**Work required**
Nothing but the lines from the one containing "serdecznie zapraszają na" through the one containing "Progressive Rock // Jazz Fusion]", both included, should be given again, each exactly as written below.

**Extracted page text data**
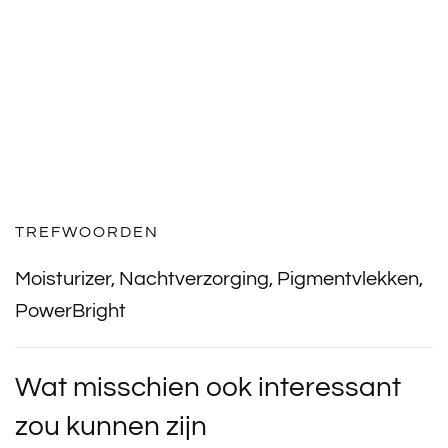
TREFWOORDEN
Moisturizer
,
Nachtverzorging
,
Pigmentvlekken
,
PowerBright
Wat misschien ook interessant
zou kunnen zijn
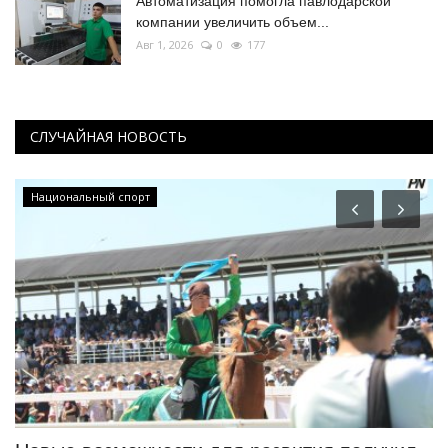
Автоматизация помогла павлодарской
компании увеличить объем...
Авг 1, 2026
0
177
СЛУЧАЙНАЯ НОВОСТЬ
Национальный спорт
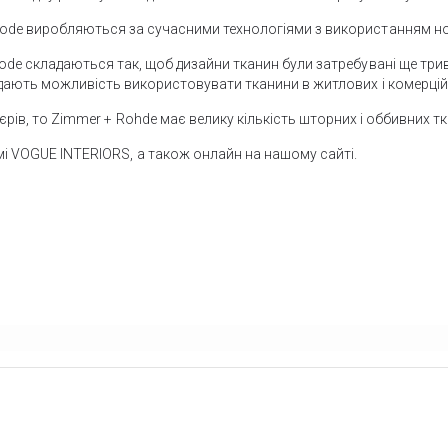
ode виробляються за сучасними технологіями з використанням нов
ode складаються так, щоб дизайни тканин були затребувані ще тривал
 дають можливість використовувати тканини в житлових і комерційн
ів, то Zimmer + Rohde має велику кількість шторних і оббивних ткан
мі VOGUE INTERIORS, а також онлайн на нашому сайті.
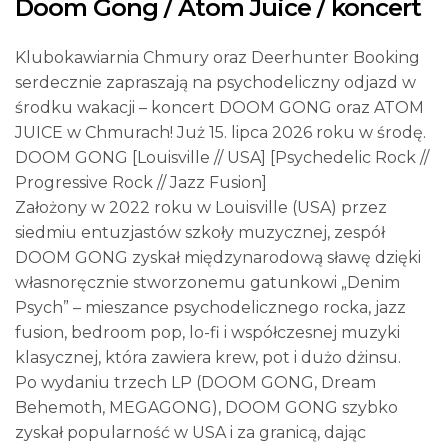
Doom Gong / Atom Juice / koncert
Klubokawiarnia Chmury oraz Deerhunter Booking
serdecznie zapraszają na psychodeliczny odjazd w
środku wakacji – koncert DOOM GONG oraz ATOM
JUICE w Chmurach! Już 15. lipca 2026 roku w środę.
DOOM GONG [Louisville // USA] [Psychedelic Rock //
Progressive Rock // Jazz Fusion]
Założony w 2022 roku w Louisville (USA) przez
siedmiu entuzjastów szkoły muzycznej, zespół
DOOM GONG zyskał międzynarodową sławę dzięki
własnoręcznie stworzonemu gatunkowi „Denim
Psych” – mieszance psychodelicznego rocka, jazz
fusion, bedroom pop, lo-fi i współczesnej muzyki
klasycznej, która zawiera krew, pot i dużo dżinsu.
Po wydaniu trzech LP (DOOM GONG, Dream
Behemoth, MEGAGONG), DOOM GONG szybko
zyskał popularność w USA i za granicą, dając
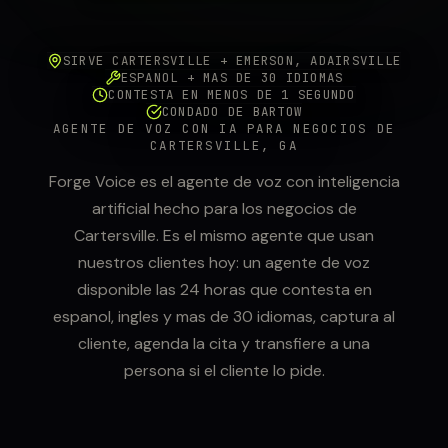
SIRVE CARTERSVILLE + EMERSON, ADAIRSVILLE
ESPANOL + MAS DE 30 IDIOMAS
CONTESTA EN MENOS DE 1 SEGUNDO
CONDADO DE BARTOW
AGENTE DE VOZ CON IA PARA NEGOCIOS DE
CARTERSVILLE, GA
Forge Voice es el agente de voz con inteligencia
artificial hecho para los negocios de
Cartersville. Es el mismo agente que usan
nuestros clientes hoy: un agente de voz
disponible las 24 horas que contesta en
espanol, ingles y mas de 30 idiomas, captura al
cliente, agenda la cita y transfiere a una
persona si el cliente lo pide.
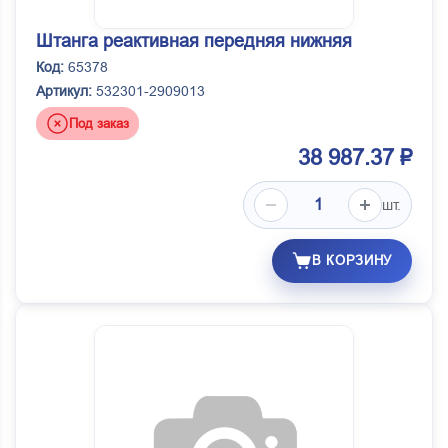
Штанга реактивная передняя нижняя
Код:
65378
Артикул:
532301-2909013
Под заказ
38 987.37 ₽
шт.
В КОРЗИНУ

**Written solution**
serdecznie zapraszają na psychodeliczny odjazd w
środku wakacji – koncert DOOM GONG oraz ATOM
JUICE w Chmurach! Już 15. lipca 2026 roku w środę.
DOOM GONG [Louisville // USA] [Psychedelic Rock //
Progressive Rock // Jazz Fusion]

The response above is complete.